2026 wireless earbuds by Samsung Electronics

The Samsung Galaxy Buds 4 and Galaxy Buds 4 Pro are a series of wireless Bluetooth earbuds manufactured, developed and designed by Samsung Electronics, and the 4th generation of the Galaxy Buds series. They were announced on February 25, 2026, at the Galaxy Unpacked event alongside the Galaxy S26 series, and released on March 11, 2026, as the successor to the Galaxy Buds 3 lineup.

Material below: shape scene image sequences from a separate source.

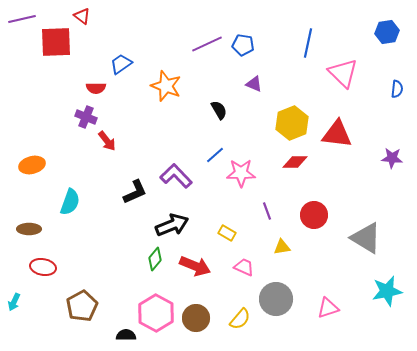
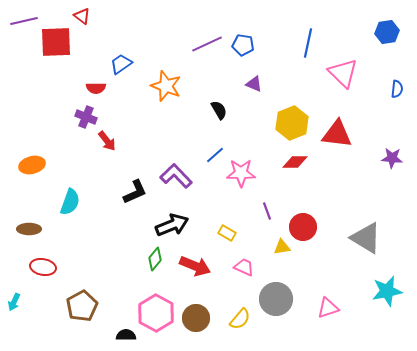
purple line at (22, 19): moved 2 px right, 2 px down
red circle at (314, 215): moved 11 px left, 12 px down
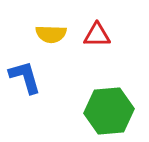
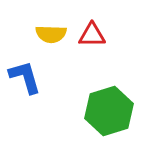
red triangle: moved 5 px left
green hexagon: rotated 12 degrees counterclockwise
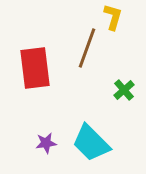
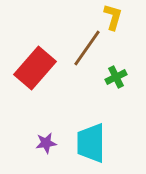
brown line: rotated 15 degrees clockwise
red rectangle: rotated 48 degrees clockwise
green cross: moved 8 px left, 13 px up; rotated 15 degrees clockwise
cyan trapezoid: rotated 45 degrees clockwise
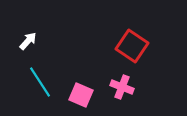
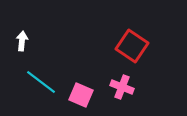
white arrow: moved 6 px left; rotated 36 degrees counterclockwise
cyan line: moved 1 px right; rotated 20 degrees counterclockwise
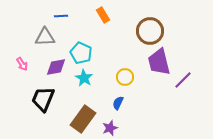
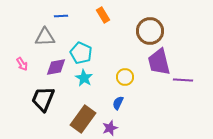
purple line: rotated 48 degrees clockwise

The vanilla model utilizes an open-fit design, while the Pro model uses a canal-type architecture with silicone tips and a dual-driver system. Both models support Bluetooth 6.1 and introduce head gesture controls for call management. The series was available in Black and White colors, with a Pink gold version exclusive to the Pro model.
==Design==
The Galaxy Buds 4 series features a redesigned blade stem with a brushed metal finish and an engraved pinch-control area on the front-facing side, replacing the triangular cross-section of the previous generation. The charging case transitions to a flat clamshell design with a transparent lid, replacing the vertical cradle used in the previous generation. The standard Galaxy Buds 4 uses an open-fit design and carries an IP54 rating, while the Galaxy Buds 4 Pro features a canal-fit design with silicone ear tips and an IP57 rating.
==Specification==
===Audio===
The Galaxy Buds 4 uses a single 11 mm dynamic driver, while the Galaxy Buds 4 Pro has a two-driver setup consisting of an 11 mm woofer and a 5.5 mm planar tweeter. Both models support 24-bit/96 kHz audio playback through Samsung's proprietary Samsung Seamless Codec (SSC), though this requires a compatible Galaxy device running One UI 6.1.1 or later. Both models connect via Bluetooth 6.1 and include HD Voice, which raises the call audio bandwidth to 16 kHz.
===Software and AI===
The series integrates Galaxy AI for real-time features, including an Interpreter mode that provides spoken translation in 22 languages directly through the earbuds. Both models support hands-free voice activation for AI assistants, including Bixby, Google Gemini. The Galaxy Buds 4 Pro exclusively features Head Gestures, allowing users to accept or decline calls by nodding or shaking their head. Advanced acoustic processing, such as Adaptive ANC 2.0 and Adaptive EQ, utilizes internal microphones to analyze ear shape and ambient noise in real-time to optimize sound output.